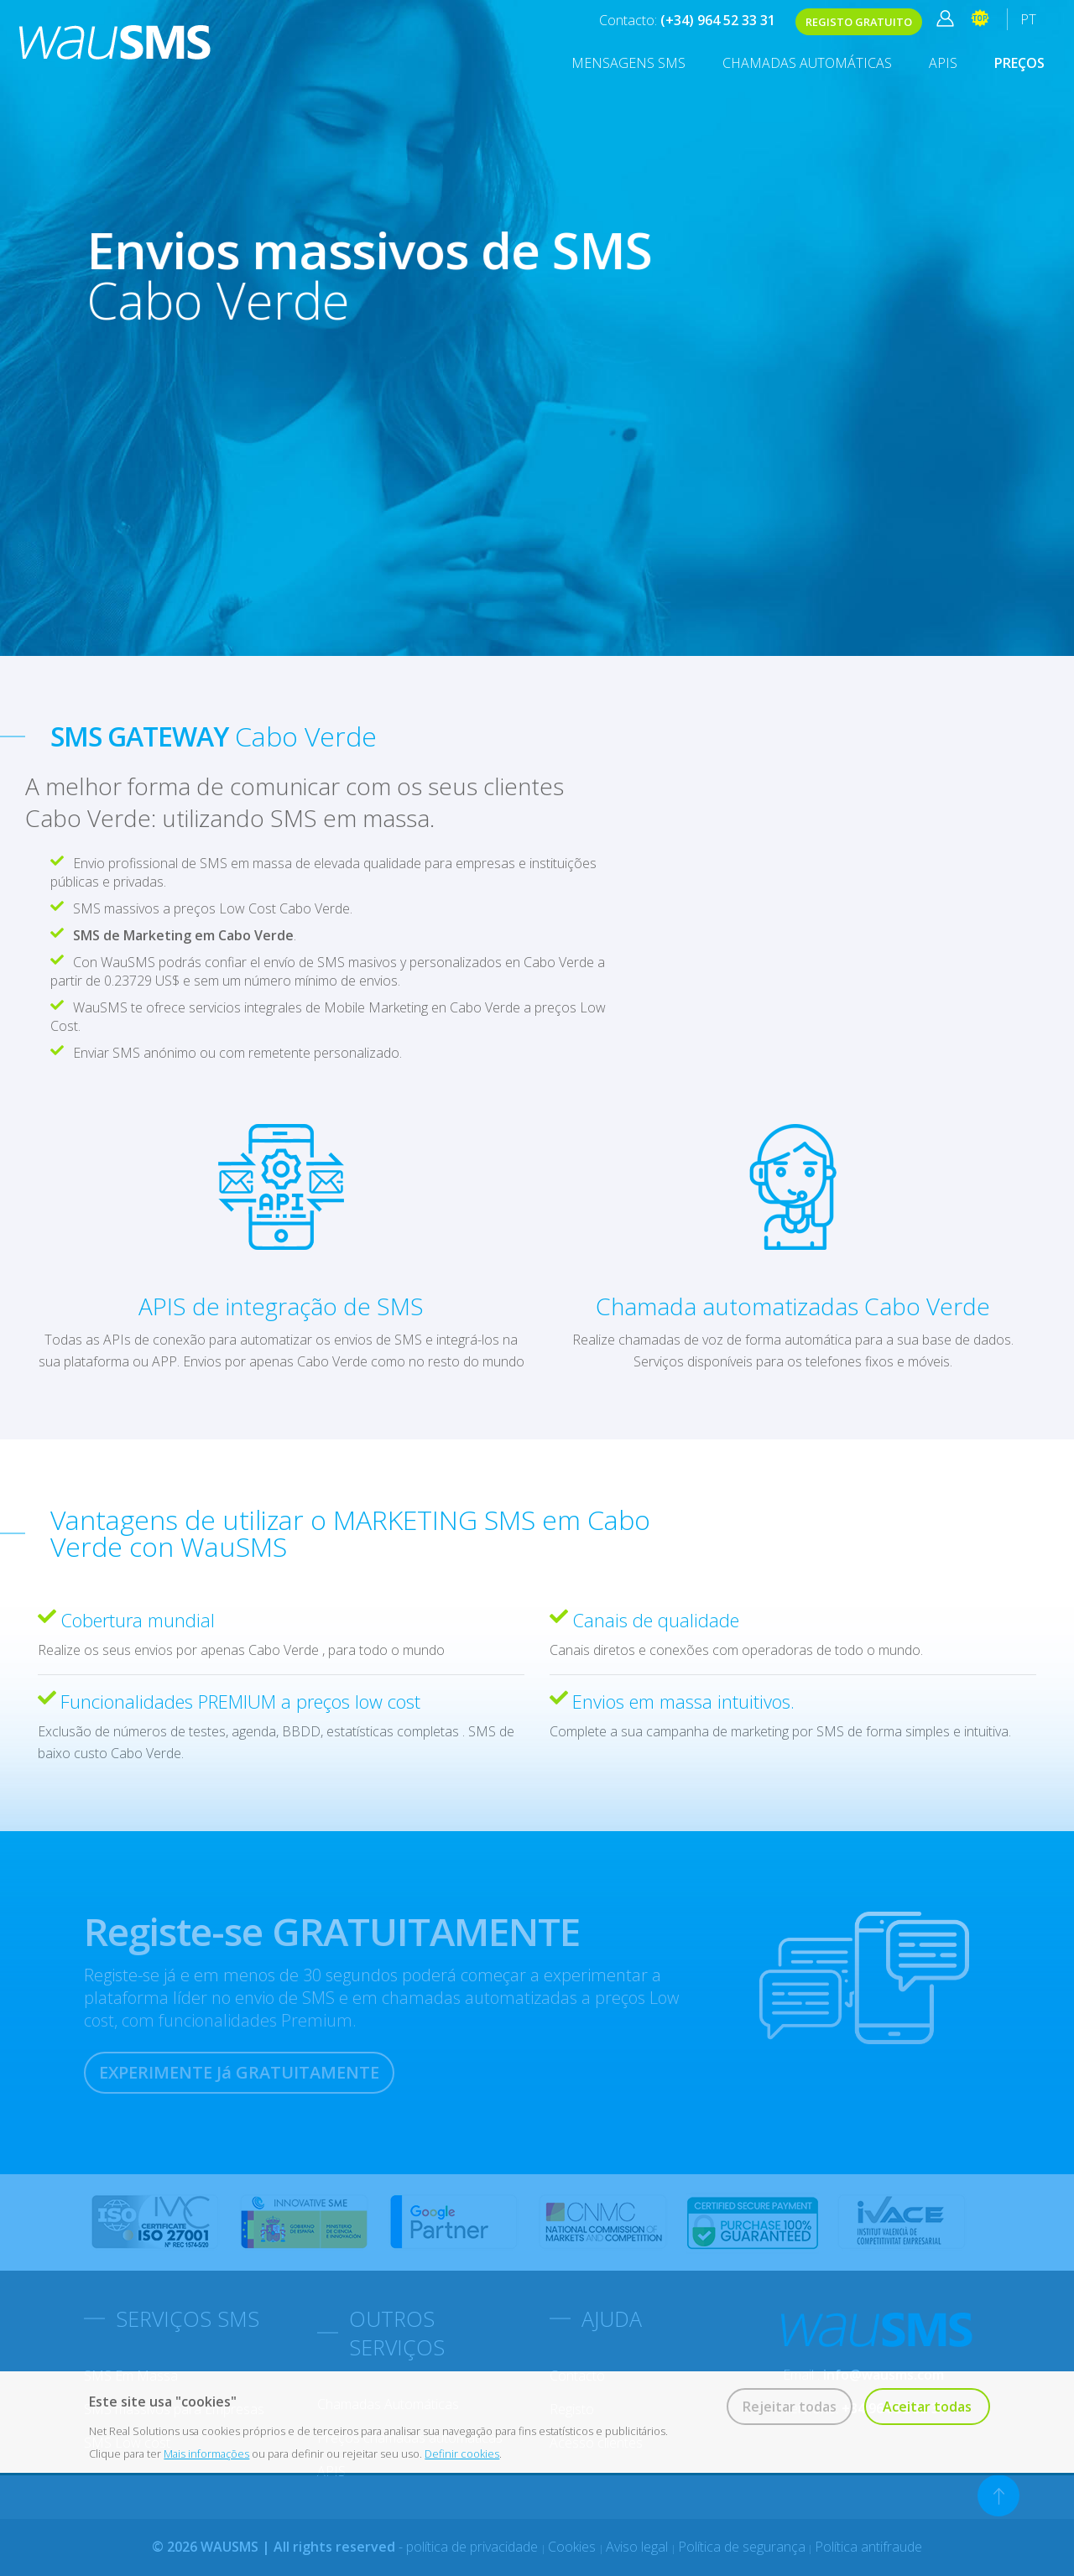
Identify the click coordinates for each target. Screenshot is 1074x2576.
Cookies (573, 2546)
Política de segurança (742, 2546)
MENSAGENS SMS (628, 63)
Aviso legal (638, 2546)
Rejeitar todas (790, 2406)
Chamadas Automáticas (807, 63)
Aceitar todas (927, 2406)
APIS (943, 63)
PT (1028, 19)
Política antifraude (868, 2546)
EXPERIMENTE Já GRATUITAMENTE (239, 2072)
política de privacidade (473, 2546)
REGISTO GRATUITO (859, 21)
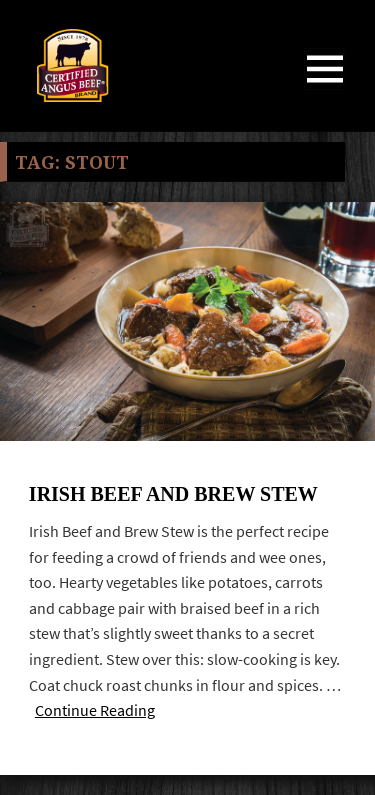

──────

▸ **Activity**
Transcribe every line from the records above without alteration, and leave out the images.

▸ **Task output**
Identify the click coordinates for each target. Screenshot is 1074x2576.
Cookies (573, 2546)
Política de segurança (742, 2546)
MENSAGENS SMS (628, 63)
Aviso legal (638, 2546)
Rejeitar todas (790, 2406)
Chamadas Automáticas (807, 63)
Aceitar todas (927, 2406)
APIS (943, 63)
PT (1028, 19)
Política antifraude (868, 2546)
EXPERIMENTE Já GRATUITAMENTE (239, 2072)
política de privacidade (473, 2546)
REGISTO GRATUITO (859, 21)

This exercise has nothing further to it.